Zu viele Sek P-ler. Das heisst es im Kanton Solothurn jedes Jahr aufs Neue. So viele wie dieses Jahr waren es aber noch nie. 26,1 Prozent der Noch-Sechstklässler kommen nach den Sommerferien in das Progym. Wobei es seit der Sek I-Reform von 2011/12 die drei Stufen B, E und P gibt. Bereits damals machte rund ein Viertel der «Sechsteler» den Schritt in die Sek P. Zu viele sind das, weil der Kanton eine Quote im Laufbahnreglement festgehalten hat.
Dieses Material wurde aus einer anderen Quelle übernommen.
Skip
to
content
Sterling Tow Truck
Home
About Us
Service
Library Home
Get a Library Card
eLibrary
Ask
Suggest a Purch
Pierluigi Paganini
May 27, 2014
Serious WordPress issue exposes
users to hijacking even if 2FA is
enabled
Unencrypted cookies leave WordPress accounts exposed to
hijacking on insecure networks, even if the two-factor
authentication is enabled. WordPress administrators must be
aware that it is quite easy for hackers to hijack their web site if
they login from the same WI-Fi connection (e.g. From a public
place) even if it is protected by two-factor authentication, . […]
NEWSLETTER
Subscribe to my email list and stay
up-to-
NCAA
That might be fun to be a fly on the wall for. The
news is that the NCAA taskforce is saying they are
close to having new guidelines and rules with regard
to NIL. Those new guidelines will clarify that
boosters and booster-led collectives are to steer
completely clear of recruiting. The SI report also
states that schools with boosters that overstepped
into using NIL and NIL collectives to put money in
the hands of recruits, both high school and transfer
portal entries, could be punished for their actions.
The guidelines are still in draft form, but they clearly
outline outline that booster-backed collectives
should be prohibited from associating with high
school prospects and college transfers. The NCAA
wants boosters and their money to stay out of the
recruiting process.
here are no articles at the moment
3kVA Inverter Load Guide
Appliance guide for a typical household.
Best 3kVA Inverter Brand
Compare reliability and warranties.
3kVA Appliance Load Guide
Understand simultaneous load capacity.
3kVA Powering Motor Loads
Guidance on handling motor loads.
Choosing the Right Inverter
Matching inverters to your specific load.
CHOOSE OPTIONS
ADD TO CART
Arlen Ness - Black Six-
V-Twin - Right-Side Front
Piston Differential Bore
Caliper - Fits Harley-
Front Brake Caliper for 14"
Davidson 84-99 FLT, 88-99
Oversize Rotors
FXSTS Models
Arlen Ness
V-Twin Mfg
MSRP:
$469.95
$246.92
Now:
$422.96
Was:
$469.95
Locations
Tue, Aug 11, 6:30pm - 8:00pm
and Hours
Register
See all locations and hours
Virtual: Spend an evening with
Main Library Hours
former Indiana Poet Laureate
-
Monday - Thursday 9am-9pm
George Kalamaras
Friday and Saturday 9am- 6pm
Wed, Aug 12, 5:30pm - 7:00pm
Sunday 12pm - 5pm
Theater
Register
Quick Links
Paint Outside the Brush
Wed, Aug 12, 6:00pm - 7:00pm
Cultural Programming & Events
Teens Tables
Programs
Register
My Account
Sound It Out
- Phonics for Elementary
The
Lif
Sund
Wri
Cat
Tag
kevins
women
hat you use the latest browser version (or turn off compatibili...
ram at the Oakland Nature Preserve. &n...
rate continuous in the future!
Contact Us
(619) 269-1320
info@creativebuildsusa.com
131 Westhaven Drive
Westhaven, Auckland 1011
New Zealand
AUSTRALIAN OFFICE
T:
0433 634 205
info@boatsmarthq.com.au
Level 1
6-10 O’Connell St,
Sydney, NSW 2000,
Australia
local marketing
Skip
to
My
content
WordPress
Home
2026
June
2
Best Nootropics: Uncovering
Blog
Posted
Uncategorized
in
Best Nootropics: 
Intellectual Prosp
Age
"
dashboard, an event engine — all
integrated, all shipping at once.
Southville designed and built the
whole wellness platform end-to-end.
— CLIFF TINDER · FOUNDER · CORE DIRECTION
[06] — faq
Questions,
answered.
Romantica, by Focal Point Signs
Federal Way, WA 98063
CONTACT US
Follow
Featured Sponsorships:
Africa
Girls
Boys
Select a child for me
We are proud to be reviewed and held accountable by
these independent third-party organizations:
Dort steht, dass rund 15-20 Prozent der «Oberstüfler» die Sek P besuchen sollten.

Weniger Sek B-Schüler

Zu viele Sek P-ler. Dafür wird die angestrebte Quote für Sek B und E Schüler eher knapp erreicht. Rund jeder dritte Sechstklässler geht in die Sek B. Die Vorgabe: 30-40 Prozent. Etwas über 40 Prozent der «Sechsteler» kommt in die Sek E. Die Vorgabe: 40-50 Prozent. Ein Blick zurück zeigt: Damit ähneln auch diese Quoten den Zahlen von 2011/12, als die Sek I-Reform stattfand. Auch dieses Jahr gab es eine Erneuerung, wenn auch eine kleinere. Das Übertrittsverfahren hat sich geändert.
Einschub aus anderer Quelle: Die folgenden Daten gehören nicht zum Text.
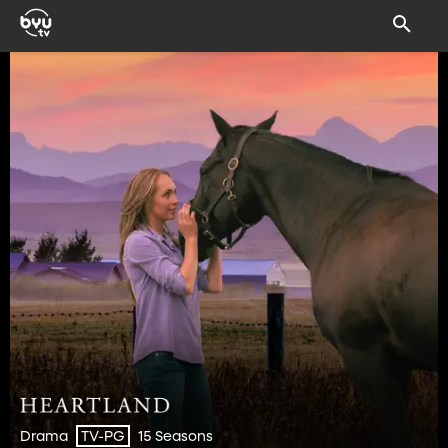
Drama
15 Seasons
TV-PG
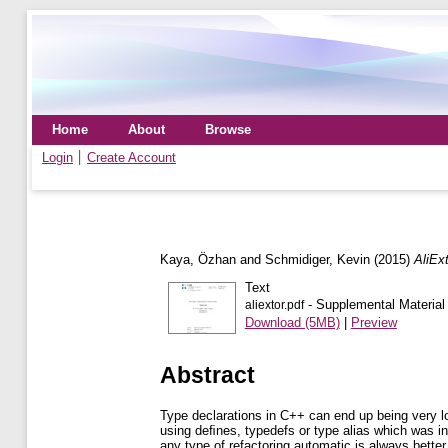
Home
About
Browse
Login
Create Account
Kaya, Özhan
and
Schmidiger, Kevin
(2015)
AliExt
Text
- Supplemental Material
aliextor.pdf
Download (5MB)
|
Preview
Abstract
Type declarations in C++ can end up being very lo
using deﬁnes, typedefs or type alias which was in
any type of refactoring automatic is always bette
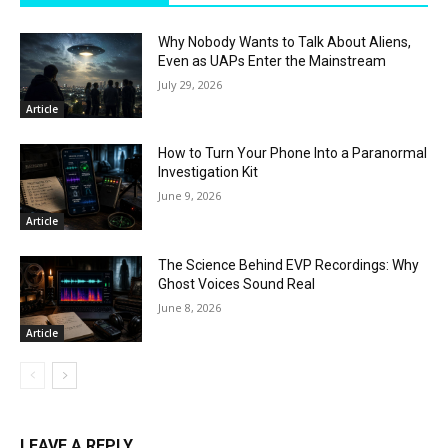
Why Nobody Wants to Talk About Aliens,
Even as UAPs Enter the Mainstream
July 29, 2026
Article
How to Turn Your Phone Into a Paranormal
Investigation Kit
June 9, 2026
Article
The Science Behind EVP Recordings: Why
Ghost Voices Sound Real
June 8, 2026
Article
LEAVE A REPLY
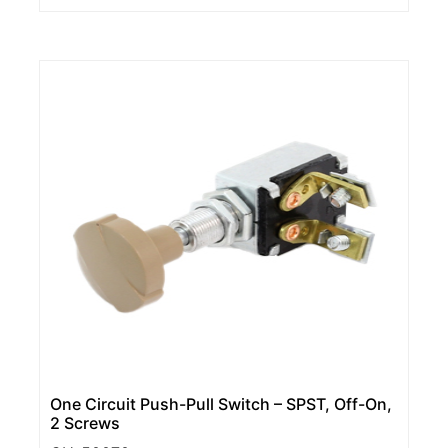
One Circuit Push-Pull Switch – SPST, Off-On,
2 Screws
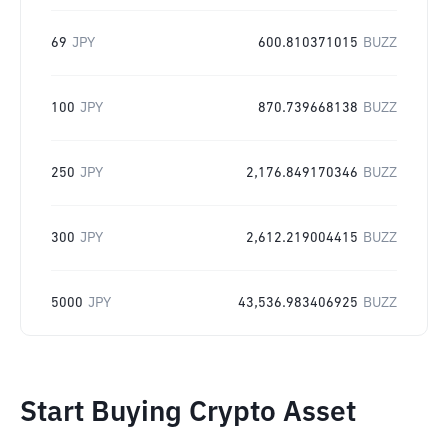
69
JPY
600.810371015
BUZZ
100
JPY
870.739668138
BUZZ
250
JPY
2,176.849170346
BUZZ
300
JPY
2,612.219004415
BUZZ
5000
JPY
43,536.983406925
BUZZ
Start Buying Crypto Asset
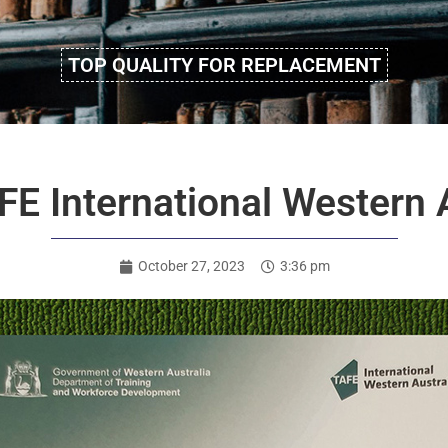
TOP QUALITY FOR REPLACEMENT
E International Western A
October 27, 2023
3:36 pm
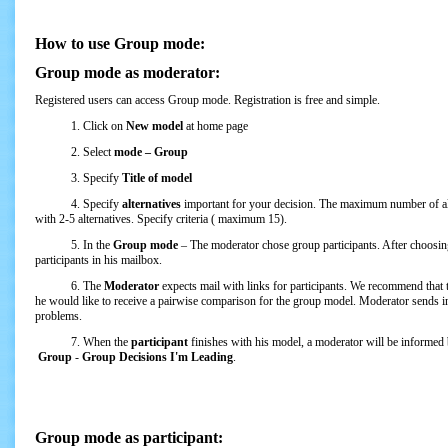
How to use Group mode:
Group mode as moderator:
Registered users can access Group mode. Registration is free and simple.
1. Click on
New model
at home page
2. Select
mode – Group
3. Specify
Title of model
4. Specify
alternatives
important for your decision. The maximum number of al
with 2-5 alternatives. Specify criteria ( maximum 15).
5. In the
Group mode
– The moderator chose group participants. After choosin
participants in his mailbox.
6. The
Moderator
expects mail with links for participants. We recommend that 
he would like to receive a pairwise comparison for the group model. Moderator sends inv
problems.
7. When the
participant
finishes with his model, a moderator will be informed
Group
-
Group Decisions I'm Leading
.
Group mode as participant:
Neu zählt nebst den Notendurchschnitten der 6. Klasse vor allem die Einschätzung der Lehrperson. Haben die Lehrer die Kinder zu hoch eingestuft? «Das sagen jetzt Sie», sagt Elisabeth Ambühl-Christen vom Volksschulamt (VSA) scherzhaft. Sicher sei: «Wir befinden uns in einer Anfangssituation.» Wie bei der Sek 1-Reform müsse sich das Ganze nun einspielen.

Erfahrungsgemäss würden sich die Quoten danach einpendeln, so die Verantwortliche Schulbetrieb. Das bestätigt der Blick in die Statistik des Amtes. So bewegten sich die Quoten nach der Sek 1-Reform vor sechs Jahren Jahr für Jahr ein Stück auf die Vorgaben des Kantons zu.

Auch ohne Sek P an die Kanti

Zu viele Sek P-ler. Muss der Kanton seine Vorgaben ändern? Sollten Lehrpersonen Schulkinder strenger bewerten? Konkrete Massnahmen stehen nicht an. Zumindest noch nicht. Zuerst müsse das neue Übertrittsverfahren analysiert werden, so Ambühl-Christen. Man sammle Rückmeldungen von Verbänden, Lehrern und Schulträgern. Warten, bis sich das Verfahren eingespielt hat. Davon spricht auch FDP-Regierungsrat Remo Ankli (siehe Box). «Das VSA hat dieses neue Übertrittsverfahren schliesslich nicht ‹einfach so› eingeführt», stellt Ambühl-Christen klar. «Sondern in Zusammenarbeit mit Verbänden der Lehrpersonen und Schulleitungen entwickelt.» Deshalb werde jetzt auch nicht einfach so alles geändert.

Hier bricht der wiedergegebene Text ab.